Blood Quantum (2020) Review

  • Director: Jeff Barnaby
  • Writer: Jeff Barnaby
  • Stars: Michael Greyeyes, Elle-Máijá Tailfeathers, Forrest Goodluck
  • Run Time: 1 Hour, 38 Minutes
Blood Quantum (2020)
Blood Quantum (2020)

Synopsis

We open in the Red Crow Indian Reservation in 1981, where we see a man catching and cleaning fish on the river. He cleans out the guts of one fish, but it won’t stay dead. All the fish come back to life, which isn’t supposed to happen! Credits roll.

We come back with Traylor, the Chief of the Red Crow police, checking out a man’s dying dog; he shoots the dog to put it out of his misery. He then heads over to his ex-wife Joss’s house. She explains that Joseph, their son, got arrested again, and he needs to go to town and get him out.

There’s a call about a drunk white guy eating a man’s chickens. He also is told to go visit his father, and it turns out his father is the man with the undead fish. Traylor’s never seen anything like that. Then he finds the dead dog in his trunk is up and active as well. The two men burn the fish and the dog.

Meanwhile, the guy in the cell next to Joseph is puking up blood. The policeman in charge is coughing too. The prisoner attacks the cop and Traylor, and they beat him to death. Except he’s still not dead. Joseph is bitten.

Joseph goes to see his girlfriend, Charlie, who is pregnant. He goes to the hospital for a tetanus shot, but they’re all out; they’ve been getting a lot of bites there all of a sudden. Joss, who is a nurse, hears arguing and checks it out. It’s zombies.

Taylor checks out a domestic dispute, but the man is high on coke, and the wife is a zombie in the process of eating their baby. She bites Traylor and they fight. They head to the hospital, but they meet Joss coming back from there. It’s a full-scale zombie apocalypse, and they don’t want to head into the city.

Six months later, The world has mostly been wiped out. The people from the Mi’gmaq reservation are immune, but no one else seems to be; the native characters who have been bitten are fine. They let healthy survivor non-native people into their compound, but not the sick. It might be the last place on the planet that isn’t overrun.

We see Traylor with his shirt off, and he’s been bitten dozens of times. The bite-marks are everywhere, but he’s immune, so he survives.

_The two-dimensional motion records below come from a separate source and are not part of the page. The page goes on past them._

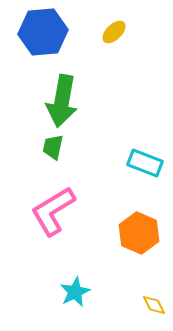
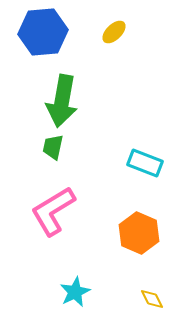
yellow diamond: moved 2 px left, 6 px up
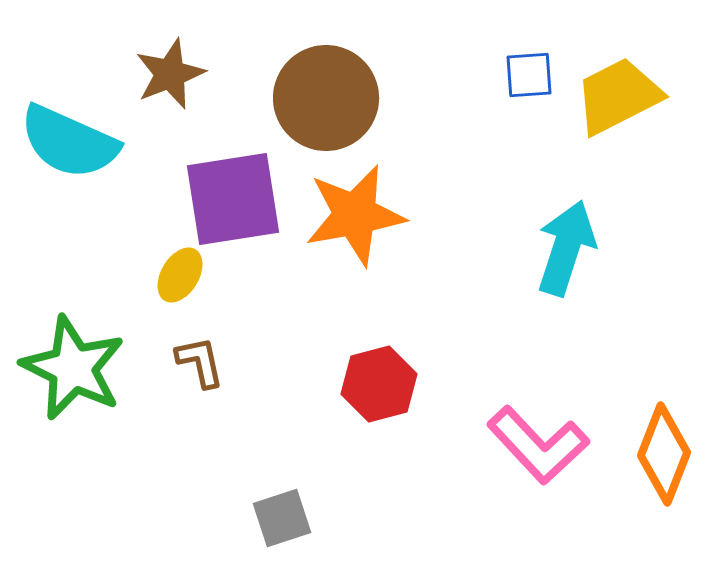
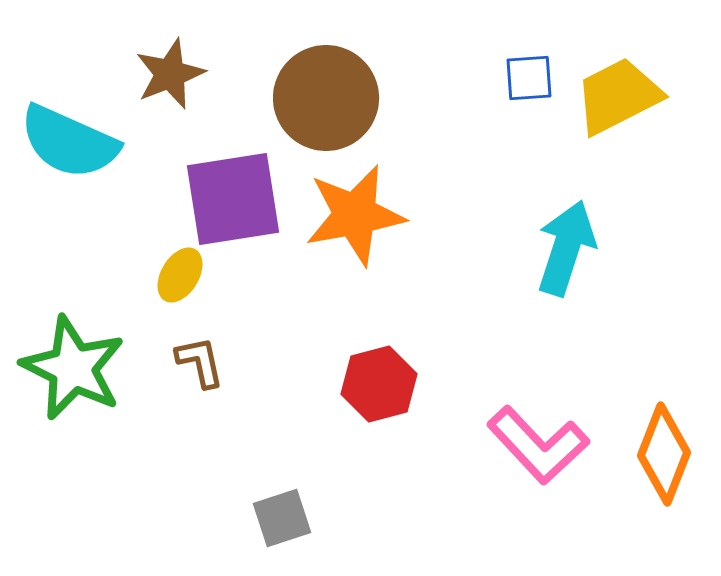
blue square: moved 3 px down
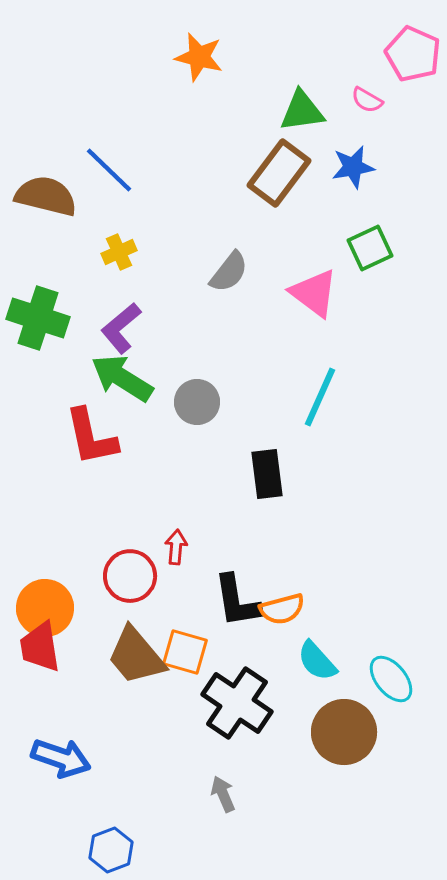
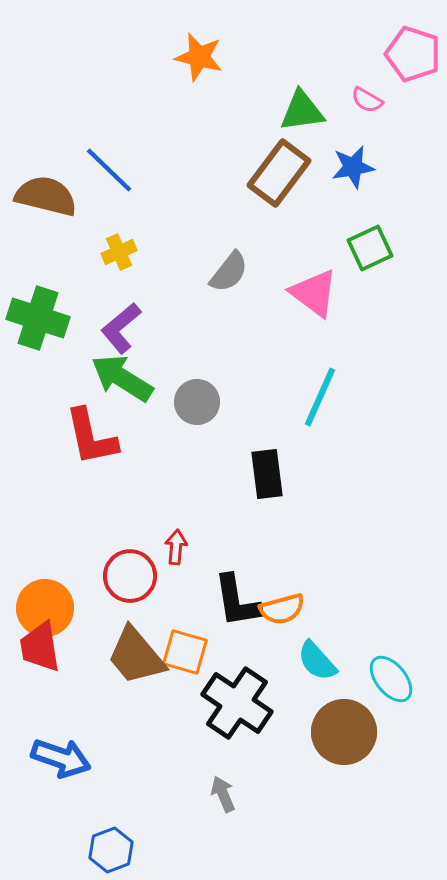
pink pentagon: rotated 6 degrees counterclockwise
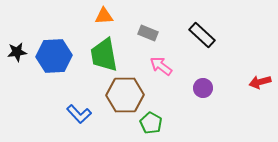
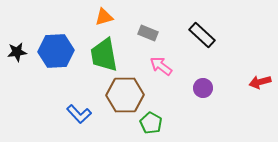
orange triangle: moved 1 px down; rotated 12 degrees counterclockwise
blue hexagon: moved 2 px right, 5 px up
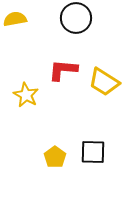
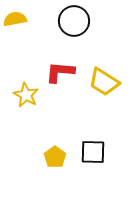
black circle: moved 2 px left, 3 px down
red L-shape: moved 3 px left, 2 px down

There’s a party scene with lot of fairly boring drama between Joseph and Lysol about how worthless their family is. At least until a girl zombie bites off Lysol’s penis and things pick up again.

Meanwhile, Traylor, his father, and a deputy go “hunting” to clean out a building of zombies. Lysol goes nuts and stabs Joseph. He sets the zombie girl loose in the camp to eat the newcomers and then things start getting away from the heroes as the infection quickly spreads inside. Of course, Charlie goes into labor in the middle of the battle. Before long, there’s not much left.

Commentary

The acting in this isn’t great, especially the dialog. All the dialog sounds very artificial. Still, the concept is really good, and the setting is what makes the film unique. There are a couple of scenes that are purely animated, and they were really cool, but the film could have used a few more of these shots; as it was they were odd enough that they felt distracting.

The worst part is that everything was under control until the troublemaker Lysol decided to kill all his own people for essentially no reason.

I guess the moral of the story is that, “white people are a curse on the land.” This is probably not a new idea for Native Americans, but it’s a bit more literal this time around.